WHAT THE TASK ASKS:
Reproduce the data, keeping every word exactly as it is.

* * * * *

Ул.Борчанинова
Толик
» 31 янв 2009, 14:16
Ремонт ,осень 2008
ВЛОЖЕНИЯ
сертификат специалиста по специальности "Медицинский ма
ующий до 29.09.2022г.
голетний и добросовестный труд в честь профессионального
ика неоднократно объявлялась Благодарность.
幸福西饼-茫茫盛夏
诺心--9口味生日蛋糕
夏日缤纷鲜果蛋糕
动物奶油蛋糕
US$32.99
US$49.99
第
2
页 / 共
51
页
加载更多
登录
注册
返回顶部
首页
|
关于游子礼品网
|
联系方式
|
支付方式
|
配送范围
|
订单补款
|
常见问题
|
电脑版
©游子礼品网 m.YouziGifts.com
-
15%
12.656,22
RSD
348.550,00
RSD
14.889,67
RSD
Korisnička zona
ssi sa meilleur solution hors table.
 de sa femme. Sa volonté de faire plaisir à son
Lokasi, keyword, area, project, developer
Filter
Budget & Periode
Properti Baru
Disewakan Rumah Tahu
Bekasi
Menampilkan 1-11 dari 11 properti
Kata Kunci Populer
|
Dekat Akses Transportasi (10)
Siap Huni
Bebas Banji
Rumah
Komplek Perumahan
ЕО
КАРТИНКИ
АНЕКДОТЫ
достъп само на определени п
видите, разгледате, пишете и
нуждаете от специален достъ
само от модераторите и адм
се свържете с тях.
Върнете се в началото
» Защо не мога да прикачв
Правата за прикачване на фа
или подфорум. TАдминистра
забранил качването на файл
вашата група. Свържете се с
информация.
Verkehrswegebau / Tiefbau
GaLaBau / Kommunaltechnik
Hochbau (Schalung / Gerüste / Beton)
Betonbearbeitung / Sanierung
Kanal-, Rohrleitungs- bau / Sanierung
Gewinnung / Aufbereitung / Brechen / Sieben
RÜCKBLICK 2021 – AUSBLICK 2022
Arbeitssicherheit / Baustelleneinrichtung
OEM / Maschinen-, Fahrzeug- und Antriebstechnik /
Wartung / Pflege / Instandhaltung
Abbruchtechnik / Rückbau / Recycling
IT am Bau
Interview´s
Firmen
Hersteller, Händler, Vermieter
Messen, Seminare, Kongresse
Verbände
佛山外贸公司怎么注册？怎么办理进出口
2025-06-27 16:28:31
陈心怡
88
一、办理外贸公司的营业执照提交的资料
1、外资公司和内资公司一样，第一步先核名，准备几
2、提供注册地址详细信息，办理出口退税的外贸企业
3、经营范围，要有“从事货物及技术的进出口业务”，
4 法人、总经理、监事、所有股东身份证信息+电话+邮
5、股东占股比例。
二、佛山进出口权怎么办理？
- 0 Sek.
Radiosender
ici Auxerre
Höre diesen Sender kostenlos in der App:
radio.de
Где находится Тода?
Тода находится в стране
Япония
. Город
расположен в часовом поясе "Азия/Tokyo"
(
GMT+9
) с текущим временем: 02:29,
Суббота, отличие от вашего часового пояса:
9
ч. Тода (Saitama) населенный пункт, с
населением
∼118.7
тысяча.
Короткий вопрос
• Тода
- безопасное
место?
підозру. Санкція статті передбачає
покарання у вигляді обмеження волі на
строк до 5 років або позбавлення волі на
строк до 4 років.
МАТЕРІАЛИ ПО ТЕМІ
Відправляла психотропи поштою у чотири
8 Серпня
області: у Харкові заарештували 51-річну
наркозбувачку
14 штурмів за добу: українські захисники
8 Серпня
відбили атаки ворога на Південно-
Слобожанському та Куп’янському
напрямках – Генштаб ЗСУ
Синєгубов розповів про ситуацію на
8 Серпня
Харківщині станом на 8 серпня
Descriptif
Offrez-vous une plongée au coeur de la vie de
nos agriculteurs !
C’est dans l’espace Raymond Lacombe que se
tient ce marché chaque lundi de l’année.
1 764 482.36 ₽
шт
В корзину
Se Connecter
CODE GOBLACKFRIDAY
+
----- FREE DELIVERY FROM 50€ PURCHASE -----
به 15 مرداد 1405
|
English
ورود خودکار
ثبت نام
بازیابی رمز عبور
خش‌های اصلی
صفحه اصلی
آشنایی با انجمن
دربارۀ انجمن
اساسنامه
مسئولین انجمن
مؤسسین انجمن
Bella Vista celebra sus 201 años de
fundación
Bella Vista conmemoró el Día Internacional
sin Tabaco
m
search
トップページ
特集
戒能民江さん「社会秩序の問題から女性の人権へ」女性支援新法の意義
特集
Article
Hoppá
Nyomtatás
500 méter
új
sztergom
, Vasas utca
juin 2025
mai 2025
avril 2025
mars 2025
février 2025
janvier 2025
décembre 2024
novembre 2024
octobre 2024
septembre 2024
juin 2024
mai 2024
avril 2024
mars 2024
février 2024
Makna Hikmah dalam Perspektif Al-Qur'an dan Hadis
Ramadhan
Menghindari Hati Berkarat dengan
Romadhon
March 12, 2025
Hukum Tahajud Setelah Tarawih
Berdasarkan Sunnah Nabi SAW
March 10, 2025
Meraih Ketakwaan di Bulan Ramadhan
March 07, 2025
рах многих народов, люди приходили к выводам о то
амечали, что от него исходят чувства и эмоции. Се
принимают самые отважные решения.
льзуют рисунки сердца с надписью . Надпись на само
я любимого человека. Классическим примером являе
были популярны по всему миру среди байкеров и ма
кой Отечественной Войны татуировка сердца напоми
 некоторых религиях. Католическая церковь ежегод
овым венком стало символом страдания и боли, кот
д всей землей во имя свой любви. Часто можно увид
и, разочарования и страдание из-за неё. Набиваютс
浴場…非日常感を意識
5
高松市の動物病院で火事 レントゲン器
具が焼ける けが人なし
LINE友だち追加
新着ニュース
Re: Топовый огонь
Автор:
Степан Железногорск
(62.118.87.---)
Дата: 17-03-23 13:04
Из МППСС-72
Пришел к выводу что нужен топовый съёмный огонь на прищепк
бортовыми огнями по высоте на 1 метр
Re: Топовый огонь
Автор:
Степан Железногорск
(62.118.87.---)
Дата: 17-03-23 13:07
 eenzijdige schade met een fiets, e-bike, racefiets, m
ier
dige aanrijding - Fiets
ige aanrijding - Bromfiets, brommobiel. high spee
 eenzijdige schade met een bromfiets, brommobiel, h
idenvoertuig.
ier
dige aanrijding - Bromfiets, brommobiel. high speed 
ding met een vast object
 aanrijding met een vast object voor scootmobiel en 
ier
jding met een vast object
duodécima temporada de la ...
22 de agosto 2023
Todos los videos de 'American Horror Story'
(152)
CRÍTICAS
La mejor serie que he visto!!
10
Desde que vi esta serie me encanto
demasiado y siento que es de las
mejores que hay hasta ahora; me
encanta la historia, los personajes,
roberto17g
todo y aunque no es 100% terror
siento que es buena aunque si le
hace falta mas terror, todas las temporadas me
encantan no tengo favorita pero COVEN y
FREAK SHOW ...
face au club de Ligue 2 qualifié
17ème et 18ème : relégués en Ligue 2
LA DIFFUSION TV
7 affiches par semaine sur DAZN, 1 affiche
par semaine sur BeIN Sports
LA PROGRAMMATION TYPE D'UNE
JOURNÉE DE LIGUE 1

* * * * *

RESPONSE AREA:
Ул.Борчанинова
Толик
» 31 янв 2009, 14:16
Ремонт ,осень 2008
ВЛОЖЕНИЯ
сертификат специалиста по специальности "Медицинский ма
ующий до 29.09.2022г.
голетний и добросовестный труд в честь профессионального
ика неоднократно объявлялась Благодарность.
幸福西饼-茫茫盛夏
诺心--9口味生日蛋糕
夏日缤纷鲜果蛋糕
动物奶油蛋糕
US$32.99
US$49.99
第
2
页 / 共
51
页
加载更多
登录
注册
返回顶部
首页
|
关于游子礼品网
|
联系方式
|
支付方式
|
配送范围
|
订单补款
|
常见问题
|
电脑版
©游子礼品网 m.YouziGifts.com
-
15%
12.656,22
RSD
348.550,00
RSD
14.889,67
RSD
Korisnička zona
ssi sa meilleur solution hors table.
 de sa femme. Sa volonté de faire plaisir à son
Lokasi, keyword, area, project, developer
Filter
Budget & Periode
Properti Baru
Disewakan Rumah Tahu
Bekasi
Menampilkan 1-11 dari 11 properti
Kata Kunci Populer
|
Dekat Akses Transportasi (10)
Siap Huni
Bebas Banji
Rumah
Komplek Perumahan
ЕО
КАРТИНКИ
АНЕКДОТЫ
достъп само на определени п
видите, разгледате, пишете и
нуждаете от специален достъ
само от модераторите и адм
се свържете с тях.
Върнете се в началото
» Защо не мога да прикачв
Правата за прикачване на фа
или подфорум. TАдминистра
забранил качването на файл
вашата група. Свържете се с
информация.
Verkehrswegebau / Tiefbau
GaLaBau / Kommunaltechnik
Hochbau (Schalung / Gerüste / Beton)
Betonbearbeitung / Sanierung
Kanal-, Rohrleitungs- bau / Sanierung
Gewinnung / Aufbereitung / Brechen / Sieben
RÜCKBLICK 2021 – AUSBLICK 2022
Arbeitssicherheit / Baustelleneinrichtung
OEM / Maschinen-, Fahrzeug- und Antriebstechnik /
Wartung / Pflege / Instandhaltung
Abbruchtechnik / Rückbau / Recycling
IT am Bau
Interview´s
Firmen
Hersteller, Händler, Vermieter
Messen, Seminare, Kongresse
Verbände
佛山外贸公司怎么注册？怎么办理进出口
2025-06-27 16:28:31
陈心怡
88
一、办理外贸公司的营业执照提交的资料
1、外资公司和内资公司一样，第一步先核名，准备几
2、提供注册地址详细信息，办理出口退税的外贸企业
3、经营范围，要有“从事货物及技术的进出口业务”，
4 法人、总经理、监事、所有股东身份证信息+电话+邮
5、股东占股比例。
二、佛山进出口权怎么办理？
- 0 Sek.
Radiosender
ici Auxerre
Höre diesen Sender kostenlos in der App:
radio.de
Где находится Тода?
Тода находится в стране
Япония
. Город
расположен в часовом поясе "Азия/Tokyo"
(
GMT+9
) с текущим временем: 02:29,
Суббота, отличие от вашего часового пояса:
9
ч. Тода (Saitama) населенный пункт, с
населением
∼118.7
тысяча.
Короткий вопрос
• Тода
- безопасное
место?
підозру. Санкція статті передбачає
покарання у вигляді обмеження волі на
строк до 5 років або позбавлення волі на
строк до 4 років.
МАТЕРІАЛИ ПО ТЕМІ
Відправляла психотропи поштою у чотири
8 Серпня
області: у Харкові заарештували 51-річну
наркозбувачку
14 штурмів за добу: українські захисники
8 Серпня
відбили атаки ворога на Південно-
Слобожанському та Куп’янському
напрямках – Генштаб ЗСУ
Синєгубов розповів про ситуацію на
8 Серпня
Харківщині станом на 8 серпня
Descriptif
Offrez-vous une plongée au coeur de la vie de
nos agriculteurs !
C’est dans l’espace Raymond Lacombe que se
tient ce marché chaque lundi de l’année.
1 764 482.36 ₽
шт
В корзину
Se Connecter
CODE GOBLACKFRIDAY
+
----- FREE DELIVERY FROM 50€ PURCHASE -----
به 15 مرداد 1405
|
English
ورود خودکار
ثبت نام
بازیابی رمز عبور
خش‌های اصلی
صفحه اصلی
آشنایی با انجمن
دربارۀ انجمن
اساسنامه
مسئولین انجمن
مؤسسین انجمن
Bella Vista celebra sus 201 años de
fundación
Bella Vista conmemoró el Día Internacional
sin Tabaco
m
search
トップページ
特集
戒能民江さん「社会秩序の問題から女性の人権へ」女性支援新法の意義
特集
Article
Hoppá
Nyomtatás
500 méter
új
sztergom
, Vasas utca
juin 2025
mai 2025
avril 2025
mars 2025
février 2025
janvier 2025
décembre 2024
novembre 2024
octobre 2024
septembre 2024
juin 2024
mai 2024
avril 2024
mars 2024
février 2024
Makna Hikmah dalam Perspektif Al-Qur'an dan Hadis
Ramadhan
Menghindari Hati Berkarat dengan
Romadhon
March 12, 2025
Hukum Tahajud Setelah Tarawih
Berdasarkan Sunnah Nabi SAW
March 10, 2025
Meraih Ketakwaan di Bulan Ramadhan
March 07, 2025
рах многих народов, люди приходили к выводам о то
амечали, что от него исходят чувства и эмоции. Се
принимают самые отважные решения.
льзуют рисунки сердца с надписью . Надпись на само
я любимого человека. Классическим примером являе
были популярны по всему миру среди байкеров и ма
кой Отечественной Войны татуировка сердца напоми
 некоторых религиях. Католическая церковь ежегод
овым венком стало символом страдания и боли, кот
д всей землей во имя свой любви. Часто можно увид
и, разочарования и страдание из-за неё. Набиваютс
浴場…非日常感を意識
5
高松市の動物病院で火事 レントゲン器
具が焼ける けが人なし
LINE友だち追加
新着ニュース
Re: Топовый огонь
Автор:
Степан Железногорск
(62.118.87.---)
Дата: 17-03-23 13:04
Из МППСС-72
Пришел к выводу что нужен топовый съёмный огонь на прищепк
бортовыми огнями по высоте на 1 метр
Re: Топовый огонь
Автор:
Степан Железногорск
(62.118.87.---)
Дата: 17-03-23 13:07
 eenzijdige schade met een fiets, e-bike, racefiets, m
ier
dige aanrijding - Fiets
ige aanrijding - Bromfiets, brommobiel. high spee
 eenzijdige schade met een bromfiets, brommobiel, h
idenvoertuig.
ier
dige aanrijding - Bromfiets, brommobiel. high speed 
ding met een vast object
 aanrijding met een vast object voor scootmobiel en 
ier
jding met een vast object
duodécima temporada de la ...
22 de agosto 2023
Todos los videos de 'American Horror Story'
(152)
CRÍTICAS
La mejor serie que he visto!!
10
Desde que vi esta serie me encanto
demasiado y siento que es de las
mejores que hay hasta ahora; me
encanta la historia, los personajes,
roberto17g
todo y aunque no es 100% terror
siento que es buena aunque si le
hace falta mas terror, todas las temporadas me
encantan no tengo favorita pero COVEN y
FREAK SHOW ...
face au club de Ligue 2 qualifié
17ème et 18ème : relégués en Ligue 2
LA DIFFUSION TV
7 affiches par semaine sur DAZN, 1 affiche
par semaine sur BeIN Sports
LA PROGRAMMATION TYPE D'UNE
JOURNÉE DE LIGUE 1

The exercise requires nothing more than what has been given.